December 8, 2007Rowe Hessler broke the Unofficial World Record for solving Rubik's Cube blindfolded, with a new record of 37.54 seconds.

Posted on speedcubing. Rowe, do you have the scramble by any chance? Also, if you posted your solution, that would be awesome. Thanks


----------



## joey (Dec 8, 2007)

Good to see him getting good times again.


----------



## masterofthebass (Dec 8, 2007)

I e-mailed him, like most of us, and I offered to put up his method on here. This looks extremely awesome, and I can't wait to see the corner method.


----------



## Lucas Garron (Dec 8, 2007)

Tried creating the scramcle, but the info's incomplete.
(Rowe: Were the cycles really all independent orientation-wise?)

Anyhow, I think he's using freestyle, in a way; it's about the fastest way you can cycle, and that scramble is great for it.

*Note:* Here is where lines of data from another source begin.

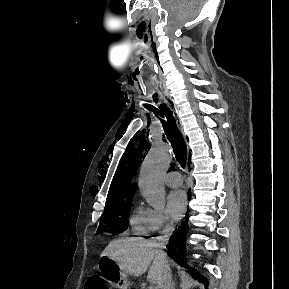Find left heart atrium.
<instances>
[{"label":"left heart atrium","instance_id":"obj_1","mask_svg":"<svg viewBox=\"0 0 289 289\" xmlns=\"http://www.w3.org/2000/svg\"><path fill=\"white\" fill-rule=\"evenodd\" d=\"M168 212L174 219L183 216L187 208V196L182 190L171 191L167 196Z\"/></svg>","mask_w":289,"mask_h":289}]
</instances>
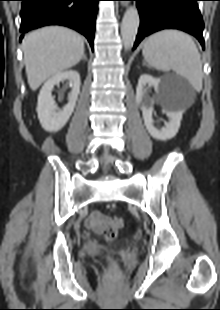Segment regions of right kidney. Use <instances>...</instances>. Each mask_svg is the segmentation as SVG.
<instances>
[{
	"label": "right kidney",
	"mask_w": 220,
	"mask_h": 310,
	"mask_svg": "<svg viewBox=\"0 0 220 310\" xmlns=\"http://www.w3.org/2000/svg\"><path fill=\"white\" fill-rule=\"evenodd\" d=\"M68 80L71 92L68 96V103L62 110H59L55 104L52 90L55 85ZM80 75L75 70H66L59 72L49 78L38 95L37 114L42 128L49 132L61 130L68 122L76 106V101L80 93Z\"/></svg>",
	"instance_id": "1"
}]
</instances>
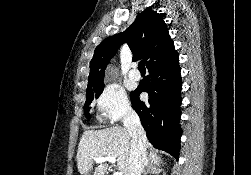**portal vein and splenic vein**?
I'll return each instance as SVG.
<instances>
[{"label": "portal vein and splenic vein", "instance_id": "1", "mask_svg": "<svg viewBox=\"0 0 251 175\" xmlns=\"http://www.w3.org/2000/svg\"><path fill=\"white\" fill-rule=\"evenodd\" d=\"M96 163H102V161H110V163H115L116 159L115 157H112V155H105V157H94ZM113 175H123L121 171H114Z\"/></svg>", "mask_w": 251, "mask_h": 175}]
</instances>
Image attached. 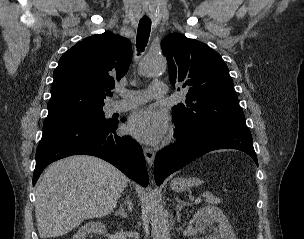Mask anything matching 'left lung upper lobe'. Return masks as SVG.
Masks as SVG:
<instances>
[{"label": "left lung upper lobe", "instance_id": "1", "mask_svg": "<svg viewBox=\"0 0 304 239\" xmlns=\"http://www.w3.org/2000/svg\"><path fill=\"white\" fill-rule=\"evenodd\" d=\"M161 47L171 84L179 83L188 91L186 104L179 103L172 110L178 127L188 135L218 126L246 127L228 67L219 53L176 33L167 35Z\"/></svg>", "mask_w": 304, "mask_h": 239}]
</instances>
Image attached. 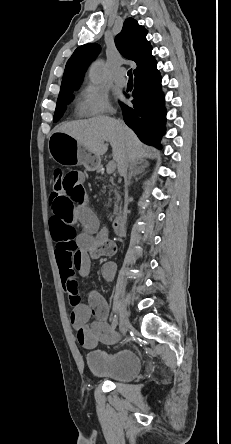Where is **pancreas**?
<instances>
[{
  "label": "pancreas",
  "instance_id": "obj_1",
  "mask_svg": "<svg viewBox=\"0 0 231 444\" xmlns=\"http://www.w3.org/2000/svg\"><path fill=\"white\" fill-rule=\"evenodd\" d=\"M116 198H117V200H119V196L116 194Z\"/></svg>",
  "mask_w": 231,
  "mask_h": 444
}]
</instances>
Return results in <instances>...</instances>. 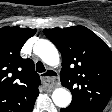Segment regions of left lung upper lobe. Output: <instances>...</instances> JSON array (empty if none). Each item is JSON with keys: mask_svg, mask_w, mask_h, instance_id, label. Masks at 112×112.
<instances>
[{"mask_svg": "<svg viewBox=\"0 0 112 112\" xmlns=\"http://www.w3.org/2000/svg\"><path fill=\"white\" fill-rule=\"evenodd\" d=\"M62 55L60 80L73 96L71 106L103 110L112 95V52L83 26L44 29Z\"/></svg>", "mask_w": 112, "mask_h": 112, "instance_id": "5c2ea615", "label": "left lung upper lobe"}]
</instances>
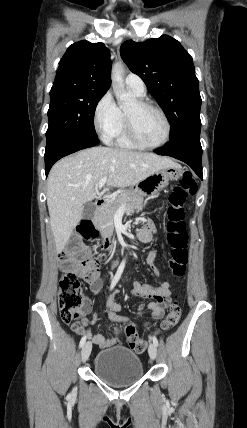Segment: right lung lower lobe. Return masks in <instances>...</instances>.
I'll list each match as a JSON object with an SVG mask.
<instances>
[{"label": "right lung lower lobe", "instance_id": "right-lung-lower-lobe-1", "mask_svg": "<svg viewBox=\"0 0 247 428\" xmlns=\"http://www.w3.org/2000/svg\"><path fill=\"white\" fill-rule=\"evenodd\" d=\"M98 143V138H88L73 134H59L47 138L44 156L46 176L48 175L53 164L60 158L81 149L93 147Z\"/></svg>", "mask_w": 247, "mask_h": 428}]
</instances>
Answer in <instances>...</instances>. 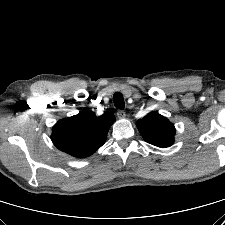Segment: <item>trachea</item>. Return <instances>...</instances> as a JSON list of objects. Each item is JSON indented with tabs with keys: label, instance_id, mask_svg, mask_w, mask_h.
<instances>
[{
	"label": "trachea",
	"instance_id": "3493384b",
	"mask_svg": "<svg viewBox=\"0 0 225 225\" xmlns=\"http://www.w3.org/2000/svg\"><path fill=\"white\" fill-rule=\"evenodd\" d=\"M113 102H114V105L117 109H124L125 107V103H124V98L122 96L121 93L119 92H116L113 96Z\"/></svg>",
	"mask_w": 225,
	"mask_h": 225
}]
</instances>
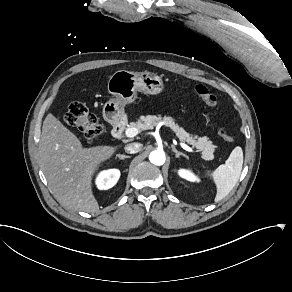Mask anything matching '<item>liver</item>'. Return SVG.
<instances>
[{"label":"liver","mask_w":292,"mask_h":292,"mask_svg":"<svg viewBox=\"0 0 292 292\" xmlns=\"http://www.w3.org/2000/svg\"><path fill=\"white\" fill-rule=\"evenodd\" d=\"M121 146L84 148L76 134L49 113L39 141L40 168L62 205L73 211L95 213L99 203L93 193V178Z\"/></svg>","instance_id":"obj_1"}]
</instances>
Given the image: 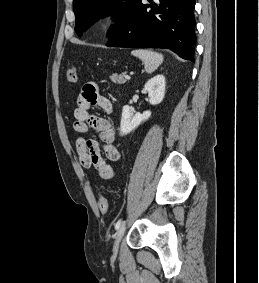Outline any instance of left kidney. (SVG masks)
<instances>
[{
	"label": "left kidney",
	"instance_id": "5707ae66",
	"mask_svg": "<svg viewBox=\"0 0 259 283\" xmlns=\"http://www.w3.org/2000/svg\"><path fill=\"white\" fill-rule=\"evenodd\" d=\"M165 84V77L163 75H156L147 81L144 88L148 92L150 104L157 105L162 102L165 95ZM150 116L151 111L149 110L142 114H134L129 106H124L120 123V135L124 136L129 134Z\"/></svg>",
	"mask_w": 259,
	"mask_h": 283
}]
</instances>
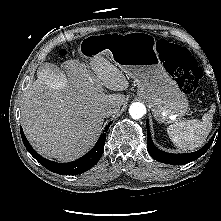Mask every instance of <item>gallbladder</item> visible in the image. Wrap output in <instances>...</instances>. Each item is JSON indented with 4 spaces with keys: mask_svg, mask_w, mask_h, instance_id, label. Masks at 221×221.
<instances>
[{
    "mask_svg": "<svg viewBox=\"0 0 221 221\" xmlns=\"http://www.w3.org/2000/svg\"><path fill=\"white\" fill-rule=\"evenodd\" d=\"M50 68H52L53 69V66L52 65H48ZM58 74V73H57Z\"/></svg>",
    "mask_w": 221,
    "mask_h": 221,
    "instance_id": "bac80fb5",
    "label": "gallbladder"
}]
</instances>
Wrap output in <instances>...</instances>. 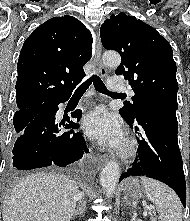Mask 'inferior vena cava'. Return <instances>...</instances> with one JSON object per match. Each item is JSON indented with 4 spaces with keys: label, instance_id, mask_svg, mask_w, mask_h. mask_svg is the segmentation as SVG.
Returning a JSON list of instances; mask_svg holds the SVG:
<instances>
[{
    "label": "inferior vena cava",
    "instance_id": "inferior-vena-cava-1",
    "mask_svg": "<svg viewBox=\"0 0 190 221\" xmlns=\"http://www.w3.org/2000/svg\"><path fill=\"white\" fill-rule=\"evenodd\" d=\"M82 196H83V194H82L81 192H79V193L77 194V198H78V199L82 198Z\"/></svg>",
    "mask_w": 190,
    "mask_h": 221
}]
</instances>
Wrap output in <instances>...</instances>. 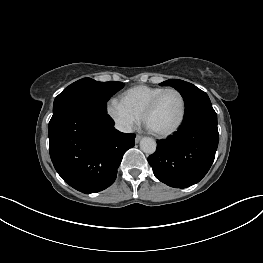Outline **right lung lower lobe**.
<instances>
[{
  "mask_svg": "<svg viewBox=\"0 0 263 263\" xmlns=\"http://www.w3.org/2000/svg\"><path fill=\"white\" fill-rule=\"evenodd\" d=\"M52 163L61 178L82 193H95L116 179L135 134L119 132L107 112L71 107L52 116L49 127Z\"/></svg>",
  "mask_w": 263,
  "mask_h": 263,
  "instance_id": "obj_1",
  "label": "right lung lower lobe"
}]
</instances>
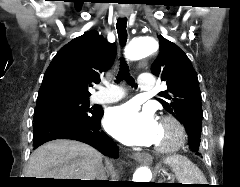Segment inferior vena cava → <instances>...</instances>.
Wrapping results in <instances>:
<instances>
[{"label": "inferior vena cava", "instance_id": "1", "mask_svg": "<svg viewBox=\"0 0 240 187\" xmlns=\"http://www.w3.org/2000/svg\"><path fill=\"white\" fill-rule=\"evenodd\" d=\"M97 180H106V175L103 167L97 173Z\"/></svg>", "mask_w": 240, "mask_h": 187}]
</instances>
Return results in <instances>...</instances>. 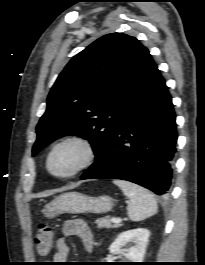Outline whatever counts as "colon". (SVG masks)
Masks as SVG:
<instances>
[{"label": "colon", "instance_id": "obj_1", "mask_svg": "<svg viewBox=\"0 0 205 265\" xmlns=\"http://www.w3.org/2000/svg\"><path fill=\"white\" fill-rule=\"evenodd\" d=\"M35 243L37 251L40 255H48L56 245L52 229L46 225L41 226L36 235Z\"/></svg>", "mask_w": 205, "mask_h": 265}]
</instances>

By the way: I got him to sign up on this forum a while ago, but I think he couldn't post...


----------



## philkt731 (Dec 8, 2007)

If its three cycle, its gotta be something like Pedro's. Maybe its two cycle but doing edges and corners at the same time...


----------



## watermelon (Dec 8, 2007)

His method is basically 3-cycle freestyle with commutators thrown in. It's extremely flexible (setting up corners on faces other than U and D for example), and seems like it would indeed be one of the fastest methods with enough practice.


----------



## Hiram (Dec 8, 2007)

This scramble looks extremaly easily and would be really nice for any method. Still, this time is incredible...


----------



## alexc (Dec 9, 2007)

Wow!!!!!!!!!!!!!!!!!!!!


----------



## AlexandertheGreat (Dec 9, 2007)

that's insane......hopefully he gets something like that in competition!


----------



## ThePizzaGuy92 (Dec 9, 2007)

thats incredible, sub-20 memo is amazing enough, but if someone could pull off a sub-20 execution... of a BLD solve?! wow


----------



## Derrick Eide17 (Dec 13, 2007)

yeah basically waht everyone has mentioned i though too. it is just simply an AMAZING record... but of course we all know lmao.... secretly... .someplace... SOMEWHERE... Matyas has gotten a better time and just hasnt posted it yet and prolly never well LMAO. oh yeah GREAT JOB ROWE!


----------



## ThePizzaGuy92 (Dec 13, 2007)

Derrick Eide17 said:


> yeah basically waht everyone has mentioned i though too. it is just simply an AMAZING record... but of course we all know lmao.... secretly... .someplace... SOMEWHERE... Matyas has gotten a better time and just hasnt posted it yet and prolly never well LMAO. oh yeah GREAT JOB ROWE!



haha XD...


----------



## ThePizzaGuy92 (Dec 13, 2007)

this has also spawed Kai to post his sub-minute record, so major props to him for being the 3rd human to ever do a BLD solve under a minute!


----------



## joey (Dec 13, 2007)

ThePizzaGuy92 said:


> this has also spawed Kai to post his sub-minute record, so major props to him for being the 3rd human to ever do a BLD solve under a minute!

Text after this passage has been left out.